Feature image from MANUSCRAPPED
By Jacob Henwood.
What changes after your first rejection?
Lots of stuff. It is harrowing. It is literally one of the hardest literary things you are ever going to experience. It is like eating carob, but it never ends. Everything you ever submit ever again gets automatically rejected. Forever. You just get the one go.
No-one ever tells you that until it’s too late.
No. It is not like eating carob at all. It’s fine. It’s better than fine. It’s really good!
There are lots of reasons why it is good: you can learn about your writing; you get to practice the submission process; and you get the chance to make it better.
I got some fantastic feedback from people who felt absolutely no obligation to make me feel better about myself and in all likelihood were not involved in my upbringing.

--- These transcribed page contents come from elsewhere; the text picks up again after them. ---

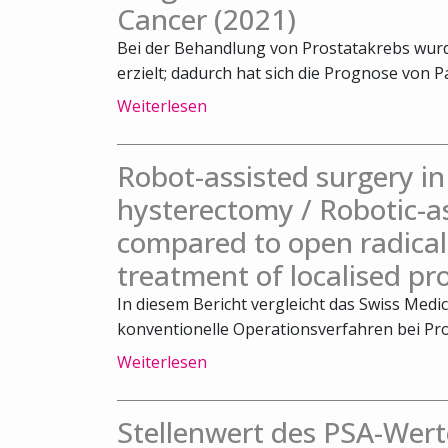
Cancer (2021)
Bei der Behandlung von Prostatakrebs wurde
erzielt; dadurch hat sich die Prognose von Pa
Weiterlesen
Robot-assisted surgery 
hysterectomy / Robotic-a
compared to open radical
treatment of localised pr
In diesem Bericht vergleicht das Swiss Medi
konventionelle Operationsverfahren bei Pro
Weiterlesen
Stellenwert des PSA-Wert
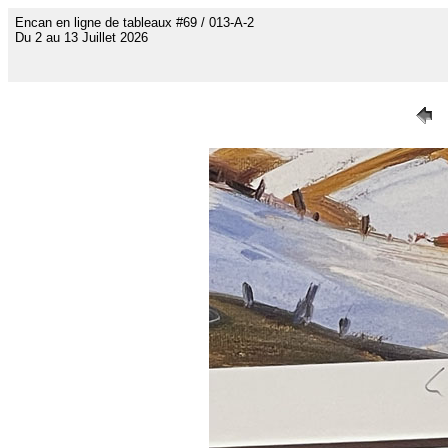
Encan en ligne de tableaux #69 / 013-A-2
Du 2 au 13 Juillet 2026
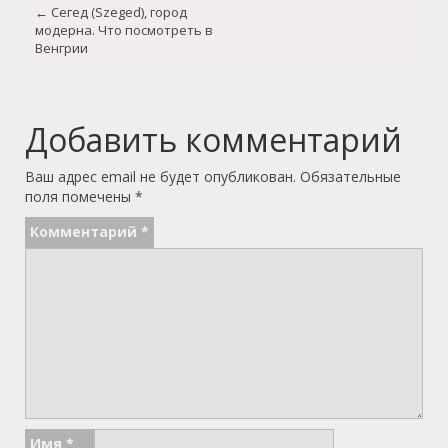
←
Сегед (Szeged), город
navigation
модерна. Что посмотреть в
Венгрии
Добавить комментарий
Ваш адрес email не будет опубликован.
Обязательные
поля помечены
*
Комментарий
*
Имя
*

Maybe they were; the process was anonymous.
The best part though was that the moment the submission went through a wall collapsed. Not a real one. Submitting stories does not compromise the structural integrity of buildings. Imagine if it did. That would be bad. Luckily, it was a metaphorical wall. I had never noticed it before, but when it was gone a lot of things started to make sense.

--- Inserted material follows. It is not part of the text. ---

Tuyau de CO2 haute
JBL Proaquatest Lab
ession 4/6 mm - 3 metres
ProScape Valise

What I realised as I stood amongst the debris was that it really didn’t matter if I got rejected. Lots of writers have been rejected. That isn’t news. It doesn’t matter to me and my writing. It will change my writing, because everything should change my writing.
It doesn’t mean that the story I am trying to tell isn’t a story worth telling. It means that I haven’t conveyed that yet. Perhaps I don’t have the skills, or the experience to do that yet. No biggie. I’ll keep going. I will learn, redraft, and submit again. I will probably be rejected again. When that happens, I will keep going.

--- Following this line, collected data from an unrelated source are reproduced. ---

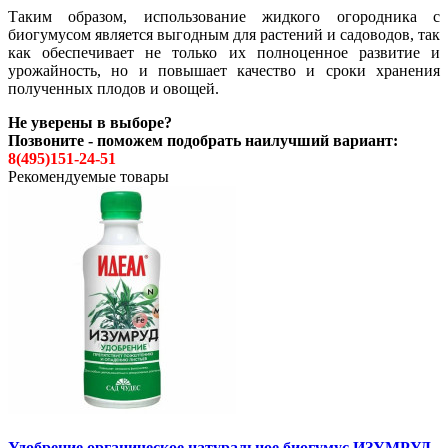
Таким образом, использование жидкого огородника с
биогумусом является выгодным для растений и садоводов, так
как обеспечивает не только их полноценное развитие и
урожайность, но и повышает качество и сроки хранения
полученных плодов и овощей.
Не уверены в выборе?
Позвоните - поможем подобрать наилучший вариант:
8(495)151-24-51
Рекомендуемые товары
Удобрение органическое натуральное биогумус ИЗУМРУД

There is a question that you should ask yourself. Why do you write? I write because I love the process, and I love books, and I love telling stories. I cannot think of anything that I would rather do with my time. When I look at that story now, I can see very clearly that I gnawed at the story instead of polishing it. That is a good thing, because now I get to make it better. I get to go back to what I love doing, and make it tighter, and make it cleaner, and make it with the best words with which I am able. Words are the wizard’s bananas, and writing them is the complete opposite of eating carob.